Out of this phase of theory work came the AGI design I called the “Novamente Cognition Engine”, which eventually (in 2008) got open-sourced and morphed into OpenCog, and into the AGI design described in my 2014 books Engineering General Intelligence (co-authored with Cassio Pennachin and Nil Geisweiller).

One major part of my professional life that the film omits is my career in narrow-AI consulting and application development. In parallel with trying to work out a better thinking machine design, in the period 2001-2011 I also worked on a wide variety of practical AI consulting projects. I was based in Washington DC most of this time, and worked on bioinformatics for the NIH and CDC, and also (indirectly via various other entities) for INSCOM (Army intelligence), NSA and the Air Force. Some of the military/intelligence oriented work was interesting and potentially important, e.g. we used some tools from OpenCog to create software predicting which Army staff are most likely to commit suicide.

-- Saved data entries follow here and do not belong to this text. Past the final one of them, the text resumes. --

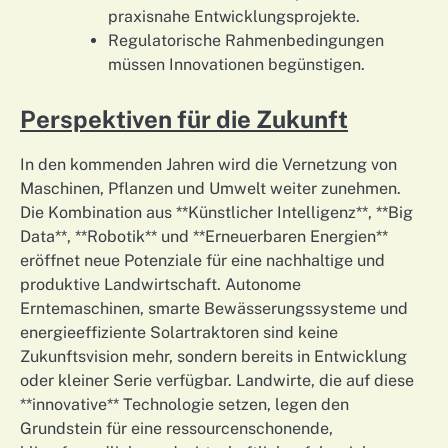
praxisnahe Entwicklungsprojekte.
Regulatorische Rahmenbedingungen
müssen Innovationen begünstigen.
Perspektiven für die Zukunft
In den kommenden Jahren wird die Vernetzung von
Maschinen, Pflanzen und Umwelt weiter zunehmen.
Die Kombination aus **Künstlicher Intelligenz**, **Big
Data**, **Robotik** und **Erneuerbaren Energien**
eröffnet neue Potenziale für eine nachhaltige und
produktive Landwirtschaft. Autonome
Erntemaschinen, smarte Bewässerungssysteme und
energieeffiziente Solartraktoren sind keine
Zukunftsvision mehr, sondern bereits in Entwicklung
oder kleiner Serie verfügbar. Landwirte, die auf diese
**innovative** Technologie setzen, legen den
Grundstein für eine ressourcenschonende,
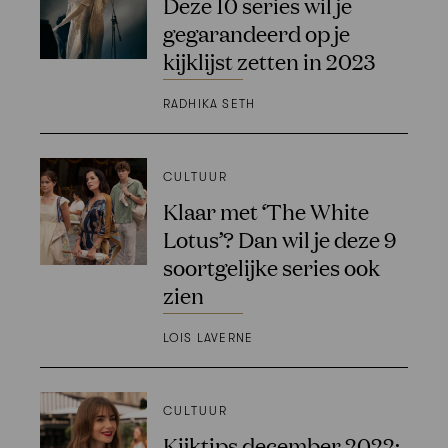
Deze 10 series wil je
gegarandeerd op je
kijklijst zetten in 2023
RADHIKA SETH
CULTUUR
Klaar met ‘The White
Lotus’? Dan wil je deze 9
soortgelijke series ook
zien
LOIS LAVERNE
CULTUUR
Kijktips december 2022:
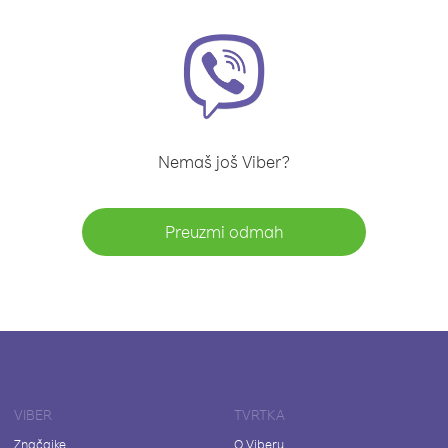
Nemaš još Viber?
Preuzmi odmah
VIBER
TVRTKA
Značajke
O Viberu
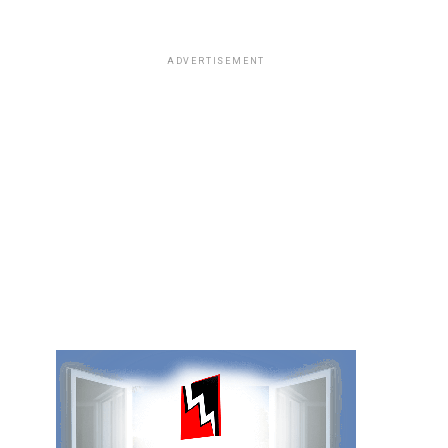
ADVERTISEMENT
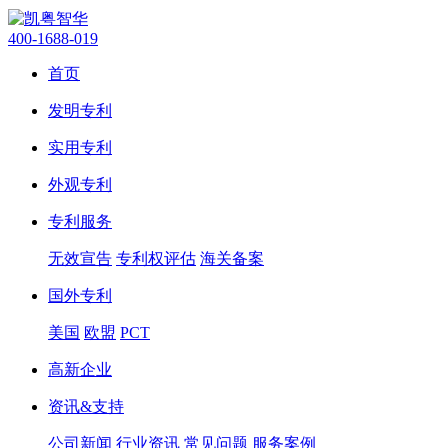
400-1688-019
首页
发明专利
实用专利
外观专利
专利服务
无效宣告
专利权评估
海关备案
国外专利
美国
欧盟
PCT
高新企业
资讯&支持
公司新闻
行业资讯
常见问题
服务案例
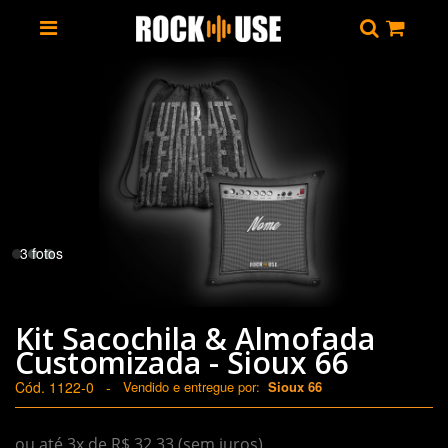
3 fotos
Kit Sacochila & Almofada
Customizada - Sioux 66
Cód. 1122-0
-
Vendido e entregue por:
Sioux 66
ou até 3x de R$ 32,33 (sem juros)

My bioinformatics consulting work over the years has largely been tied in with another, perhaps more critical aspect of my life that the film passes over -- my work on the application of AI to biology, and in particular to understanding the genomics of longevity. Alongside questing to build thinking machine, I have also spent a fair number of mind-cycles thinking about how to use AI technology to help cure aging and radically prolong human life. Some of my investigations in this area have been fairly successful, including new discoveries into the genetic roots of Chronic Fatigue Syndrome, Alzheimers and Parkinsons. I also helped Genescient Inc. understand why their super-long-lived flies live so long, and design some valuable nutraceuticals based on my AI analytics results.

This applied-AI aspect of my career is not that sexy or exciting for the most part (though, OK, the use of AI-driven bioinformatics to push toward a cure of aging and a path to superlongevity is arguably not all THAT boring!). On the other hand, the film generally gives the impression that I keep struggling and failing at everything in spite of my big ambitions and vision and immense knowledge, etc. It is certainly true that I have failed to create human-level AGI so far. But in my consulting work I have succeeded at some simpler (but not that simple) things, which have in some cases been highly rewarding and useful in themselves.

At the start of Webmind I was writing a lot of software code, but gradually as my career progressed I drifted into a pattern of coding only occasionally, and doing more theoretical and management work. The core of OpenCog, back when it was the Novamente Cognition Engine, was originally written by Andre' Senna and Thiago Maia in Brazil, working closely with Cassio Pennachin. Since the creation of OpenCog in 2008, the two most important contributors have been Dr. Linas Vepstas (based in Austin) and Dr. Nil Geisweiller (based in France and Bulgaria). Those guys have worked wonders. Nil is probably the only guy on the planet to fully understand my AGI design on the philosophical and mathematical level, and ALSO know the OpenCog codebase very well on a software level. Linas brings tremendous practical experience and software chops as well as deep mathematical and AI insight. Roy interviewed both of them for the film but ended up not using the footage – understandable perhaps given the time constraints of the movie, but still a bit distressing to me since these two extraordinarily brilliant and dedicated guys are really the ones most responsible for making the actual OpenCog system work.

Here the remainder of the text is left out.